I have a hard time believing that the voices aren’t real people, that my ideas of reference aren’t real, and that I’m not thought broadcasting. Everyone I know including my therapist tells me it’s not happening. So I guess I should just live my life?
I stopped believing some time back. CBT really helped here. Highly recommended.
Yeah homie I know that I thought broadcast but IDK. Schizos are gods manifesting reality through electronic devices and the like. I’d just live your life and know that you are the controller of your own destiny.
I wish I could get there. I don’t know if cbt is available for me. I have a therapist and a day center I can go to. I think I need to go back to the day program.
It wasn’t available to me for years. Got my hands on some books and did it myself.
Right on. 151515
I’ve rented a cbt book in the past from the library. Maybe I can try it out. Learn to deal with it.
I personally don’t believe the voices are real people.
How can I have evidence?
Well… When you dream a dream it feels real too.
But it’s not.
Or for example I heard alive ppls voices but they didn’t know what I was talking about when I mentioned it to them… Because it wasn’t them speaking to me in reality.
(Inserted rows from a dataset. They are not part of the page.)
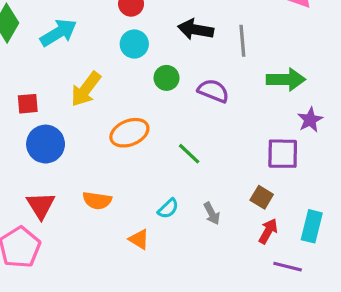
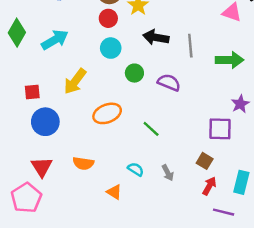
green arrow: (286, 79) -> (230, 60), moved
cyan semicircle: (168, 209) -> (136, 169), turned -105

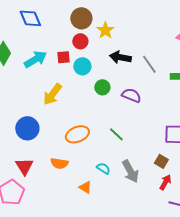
gray line: (190, 46) -> (149, 64), turned -30
red square: (32, 92) -> (63, 57), moved
orange ellipse: (107, 113) -> (77, 134), moved
gray arrow: (168, 173) -> (130, 171), size x1.6

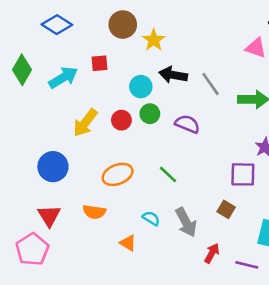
blue diamond: (30, 18) -> (57, 25), turned -35
red circle: (80, 41) -> (121, 120), moved
red square: (63, 57) -> (99, 63), moved
cyan circle: (82, 66) -> (141, 87), moved
red arrow: (165, 182) -> (212, 253), moved

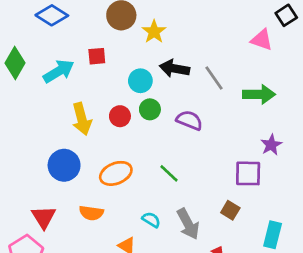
yellow arrow: (85, 123) -> (82, 119), turned -52
blue circle: (53, 167) -> (64, 165), moved

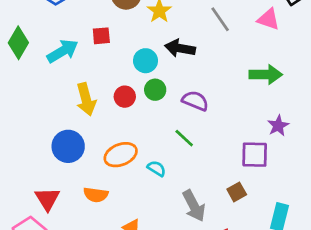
gray line: (214, 78) -> (220, 19), moved
green line: (169, 173) -> (184, 138), moved
brown square: (230, 210) -> (237, 192), turned 30
cyan semicircle: (151, 220) -> (157, 168), moved

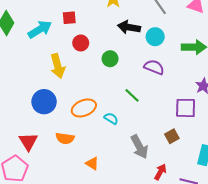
cyan circle: (145, 61) -> (155, 37), moved
red circle: (125, 97) -> (81, 43), moved
purple semicircle: (195, 101) -> (154, 67), moved

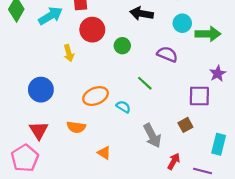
cyan circle: (155, 37) -> (182, 23), moved
red circle: (81, 43) -> (92, 30), size x1.5
yellow arrow: (58, 66) -> (69, 53), size x0.7
blue circle: (44, 102) -> (41, 90), moved

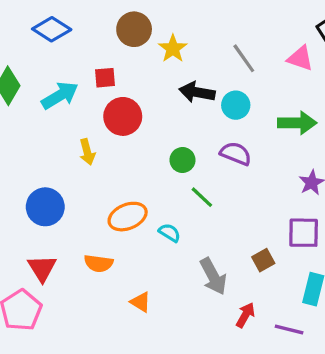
cyan circle: (182, 23) -> (236, 105), moved
green circle: (122, 46) -> (182, 160), moved
purple square: (199, 96) -> (304, 233), moved

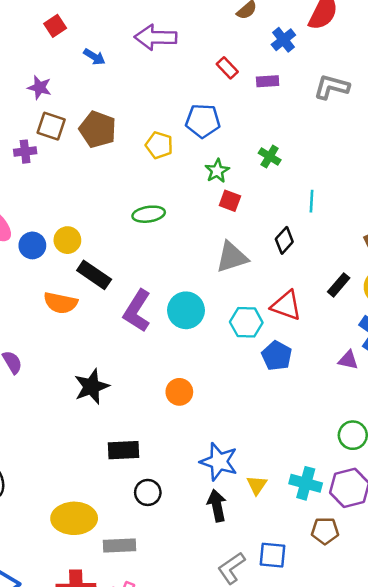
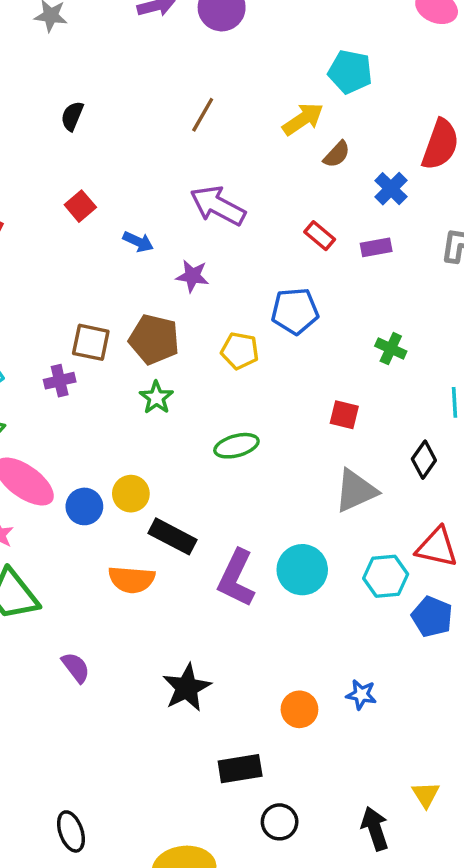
purple arrow: (156, 37) -> (218, 206), turned 33
purple star: (39, 87) -> (192, 276), moved
green star: (217, 171) -> (156, 398), moved
orange circle: (179, 392) -> (299, 709), moved
blue star: (219, 462) -> (361, 695), moved, size x0.6

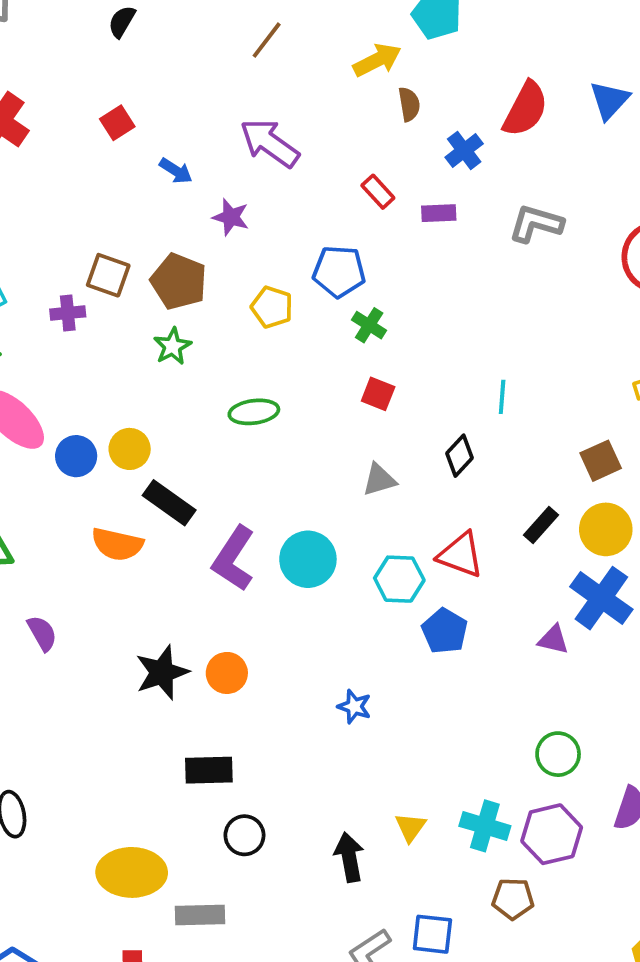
brown semicircle: (337, 154) -> (409, 104), turned -60
green cross: (391, 349) -> (369, 325), moved
gray triangle: (356, 491) -> (379, 480), size x0.7
orange circle: (299, 709) -> (227, 673), moved

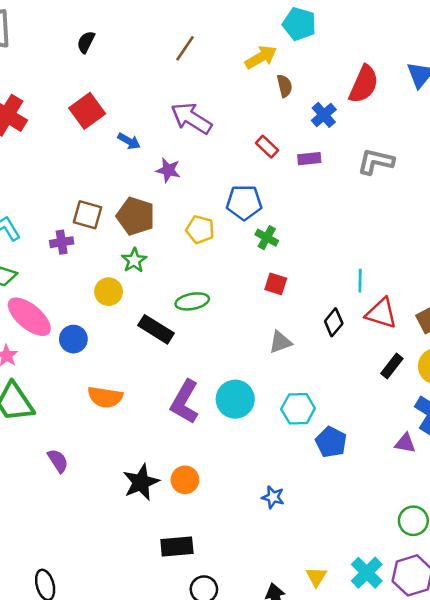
red square: (117, 123) -> (87, 111), size x1.5
yellow circle: (130, 449) -> (109, 292), moved
black rectangle: (169, 503) -> (156, 329), moved
red triangle: (461, 555) -> (381, 313), moved
cyan cross: (485, 826) -> (367, 573), turned 32

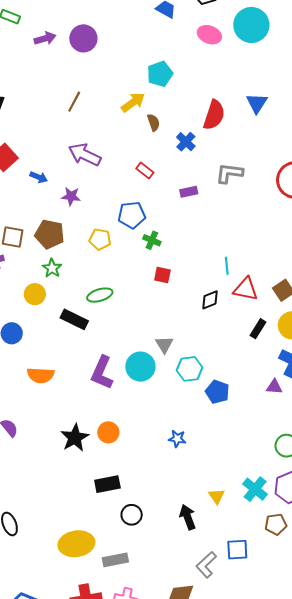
cyan pentagon: (299, 24) -> (160, 74), turned -30
purple rectangle: (309, 159) -> (189, 192), moved
black diamond: (334, 322) -> (210, 300), turned 35
gray triangle: (280, 342) -> (164, 345), moved, turned -36

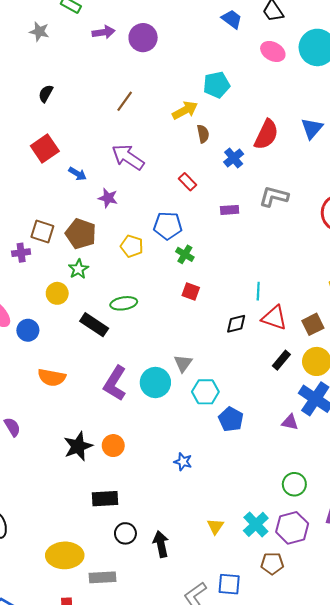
black arrow: (188, 517) -> (161, 544), moved

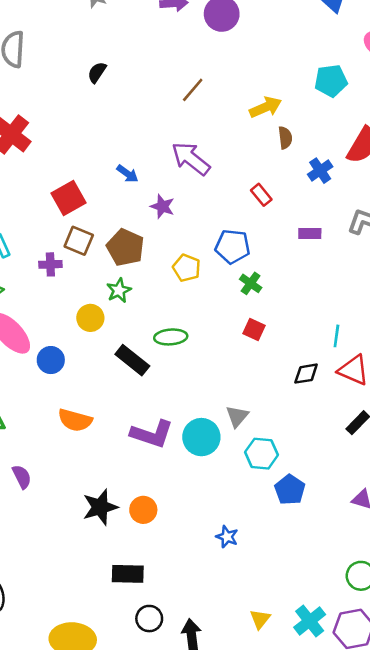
cyan pentagon: (217, 85) -> (331, 81), moved
red square: (45, 148) -> (69, 198), moved
purple L-shape: (115, 383) -> (152, 434), turned -108

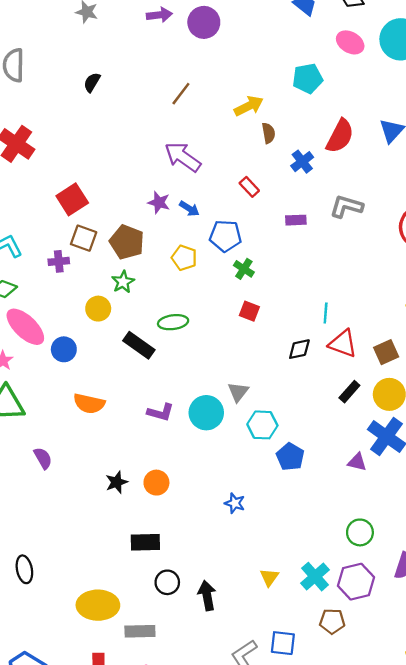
blue arrow: (127, 174) -> (189, 209), moved
purple L-shape: (152, 434) -> (161, 412), size x0.7
black star: (100, 507) -> (117, 482), size x0.7

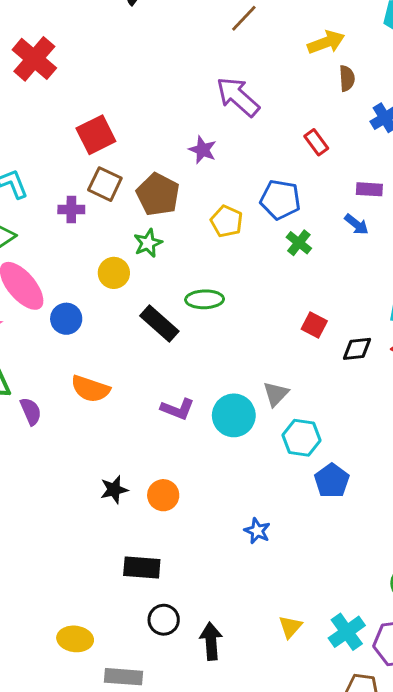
blue arrow: (189, 209) -> (357, 224), moved
red square: (249, 311) -> (314, 325), moved
purple semicircle: (43, 458) -> (31, 411), moved
yellow ellipse: (98, 605) -> (75, 639), size x0.7

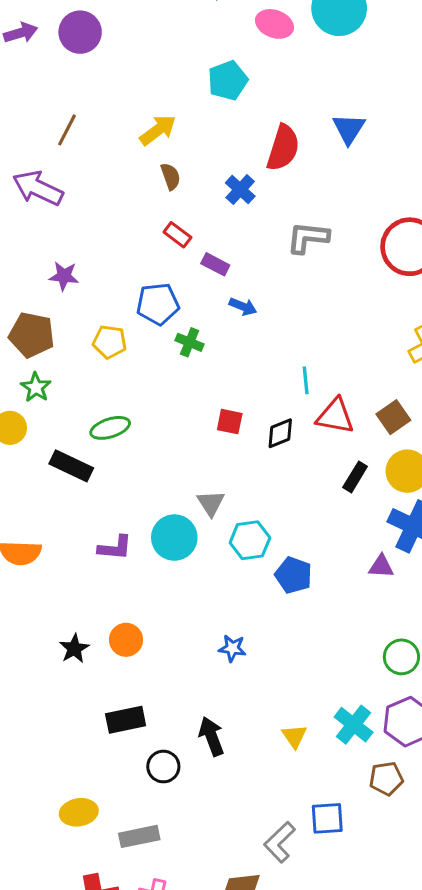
brown semicircle: (347, 78) -> (171, 176), moved
purple arrow: (238, 97) -> (38, 188), moved
purple rectangle: (369, 189) -> (215, 264), moved, turned 40
black arrow: (211, 641) -> (211, 736), moved

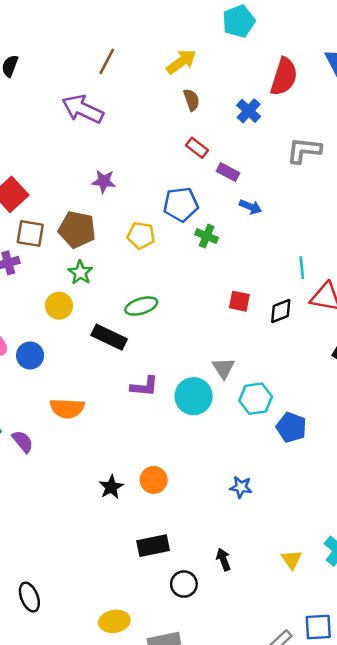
purple L-shape: (115, 548) -> (144, 386), moved
black arrow: (211, 736) -> (223, 559), size x0.7

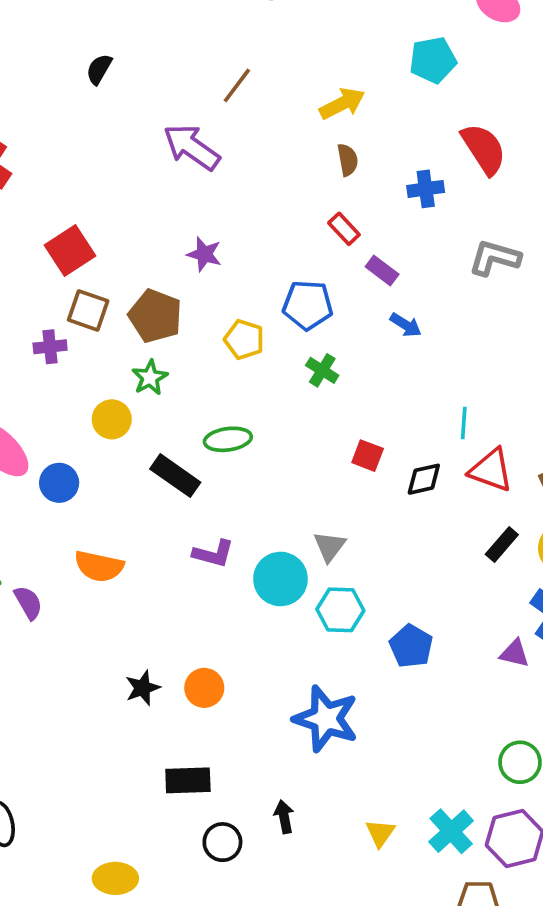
red semicircle: (284, 77) -> (484, 149), turned -60
blue cross: (249, 111) -> (426, 189), turned 30
green cross: (207, 236) -> (322, 370), moved
cyan hexagon: (256, 399) -> (340, 610), moved
blue star: (241, 487) -> (326, 719), size x2.0

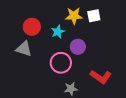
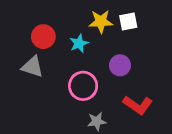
purple circle: (78, 47) -> (120, 65), moved

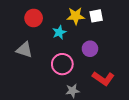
red circle: (43, 37) -> (34, 18), moved

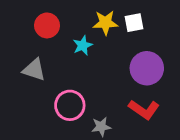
purple circle: (90, 49) -> (147, 68), moved, size x1.5
pink circle: (62, 64) -> (70, 105), moved

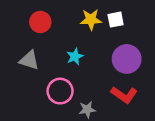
cyan star: (83, 45) -> (75, 57), moved

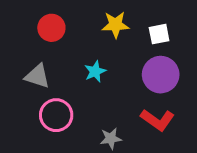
white square: (116, 20) -> (159, 34), moved
pink circle: (60, 91) -> (56, 115), moved

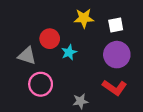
red circle: (51, 28) -> (50, 39), moved

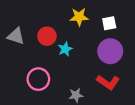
gray triangle: (27, 56) -> (16, 36), moved

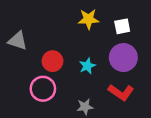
red circle: (47, 36) -> (52, 61), moved
cyan star: (65, 49) -> (87, 66), moved

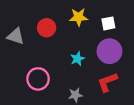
red circle: (52, 61) -> (47, 28), moved
red L-shape: (121, 92) -> (107, 82), turned 125

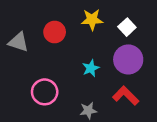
white square: (108, 23) -> (127, 27), turned -32
red L-shape: (107, 82) -> (126, 96), turned 65

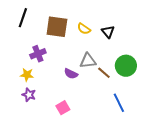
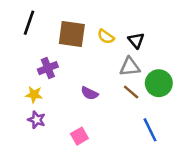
gray triangle: (88, 61) -> (130, 67), moved

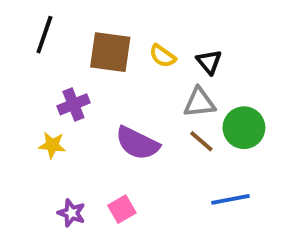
purple semicircle: (89, 93) -> (137, 143), size x1.6
purple star: (37, 120) -> (72, 213), moved
blue line: (150, 130) -> (230, 199), turned -75

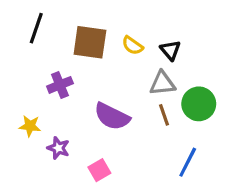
brown line: (201, 141) -> (164, 115), turned 30
yellow star: (52, 145) -> (30, 126), moved
blue line: (230, 199) -> (188, 162), turned -52
purple star: (72, 213) -> (58, 148), moved

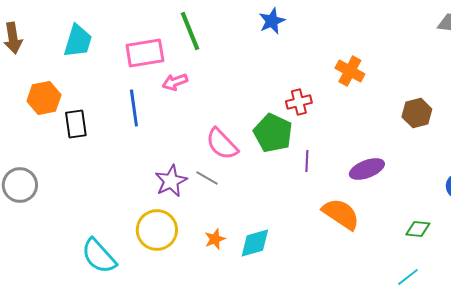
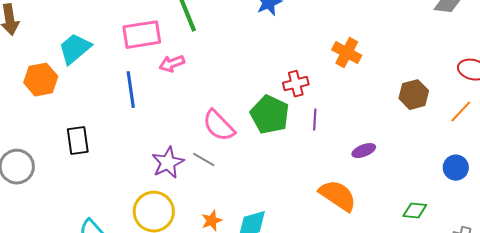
cyan trapezoid: (78, 41) -> (75, 49), moved, turned -147
black rectangle: (76, 124) -> (78, 141), moved
purple line: (307, 161) -> (315, 120), moved
purple ellipse: (367, 169) -> (364, 151), size x0.7

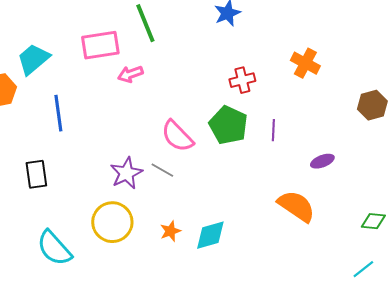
red cross: (296, 84) -> (242, 80), moved
blue line: (131, 90) -> (58, 113), moved
black rectangle: (78, 141) -> (36, 174), moved

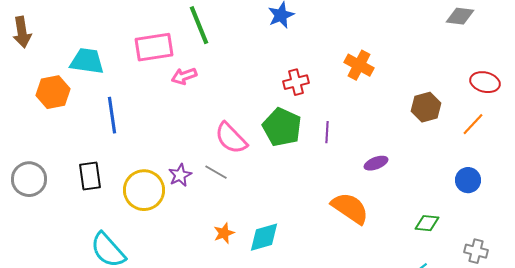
cyan trapezoid: (33, 59) -> (87, 61), turned 48
purple star: (126, 173) -> (180, 175), size x0.7
yellow circle: (112, 222) -> (144, 190), moved

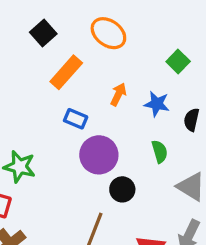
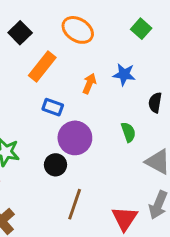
green square: (178, 62) -> (141, 29), moved
blue star: (157, 104) -> (124, 74), moved
black circle: (122, 189) -> (55, 165), moved

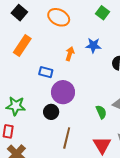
black square: (20, 33) -> (19, 13), moved
orange rectangle: (42, 66) -> (22, 45), moved
green semicircle: (128, 132) -> (101, 112), moved

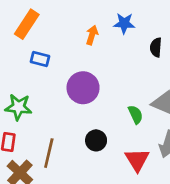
blue rectangle: (46, 72) -> (40, 59), moved
black circle: (51, 112) -> (96, 140), moved
brown line: (67, 138) -> (49, 153), moved

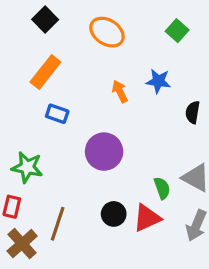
orange arrow: (92, 35) -> (120, 91), turned -48
red triangle: (137, 160) -> (147, 218), moved, turned 32

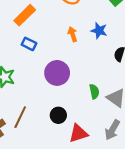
green semicircle: (162, 188) -> (94, 91), moved
red triangle: (147, 218) -> (78, 133), moved

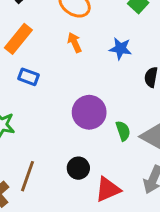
orange arrow: (73, 34) -> (75, 42), moved
purple circle: (57, 73) -> (89, 112), moved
Yeah one night I actively listened to my voices. When my sister and a friend came back the dude asked what is going on. I felt more real, but I was off somehow. Like I assumed they were like me when in reality I was I guess kinda in a different space.
It kind of difficult to say which are voices and which are my thoughts. I would say the psychiatry drove me that insane that i actual had auditory hallucinations. After 53 years of living in my head i am confident how i think. I doubt myself alot and what i think is sometimes just negative selftalk. I do mindfulness, it takes a little bit of effort, but it pays in stressful situations.
The feeling of being watched never ceases for me, on or off meds. I still believe it to be true, because I hear whispers and voices around me. I have to realize that I am ill, but I have hard time accepting this, because I want to have a future like everyone else and live unencumbered without having to think what the voices might think about what I want to do.
I often explain to my voices what I want to do, as if I am being cross examined the whole day long. No way to live like this… living under complete surveillance. No privacy. Nowhere.
It is easy to dismiss this, but for me it feels like a reality that I cannot seem to shake. Meds don’t alleviate it.
You brought up acceptance. I don’t really know what “accepting” the illness means. My therapist has reminded me that it’s a brain disease for the very reason of acceptance. Still struggle with what goes on around me. At this point my family has accepted it more than I can seem to understand.
I guess acceptance for me could mean quit trying to constantly fix stuff or fight stuff. Idk I’m working on it. Or just try to accept the way things are.